Spain has overtaken Malta to become the European country with the strongest protection for LGBTQ rights, ending the island nation’s 10-year run at the top of the annual ILGA Europe rankings.
Every year, ILGA Europe releases a “Rainbow Map” and LGBTQ Rights Index, ranking 49 European countries based on their laws and policies that impact LGBTQ people. Each country receives a score from 0 to 100% and is assigned a color along a rainbow spectrum on ILGA’s interactive map.
This ranking is supported by ILGA’s Annual Survey on the Human Rights Situation of LGBTI People in Europe and Central Asia, which examines how countries’ laws and policies impact the daily lives of LGBTQ people. The findings have been validated by more than 250 activists, legal experts and policy experts across the region.
Each country’s score reflects its policies across seven areas, including anti-discrimination protections, family rights, hate crime and hate speech laws, legal gender recognition, intersex bodily autonomy, freedom of assembly and expression, and LGBTQ-friendly asylum policies.
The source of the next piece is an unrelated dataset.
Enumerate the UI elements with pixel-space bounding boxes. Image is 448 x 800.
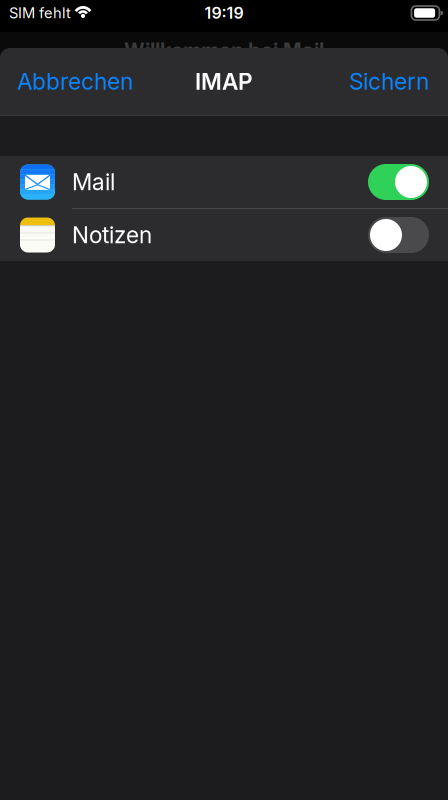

In this year’s index, Spain received an overall score of 88.70%, with perfect scores for family rights, civil society protection and LGBTQ-friendly asylum policies. The country also received high scores for anti-discrimination laws and legal gender recognition, but low scores for hate crime protections and intersex physical autonomy.
ILGA said Spain’s rise to the top of the rankings was driven by efforts to depathologise transgender identities in healthcare, expand legal protections, create an independent equal treatment body and block anti-transgender legislation.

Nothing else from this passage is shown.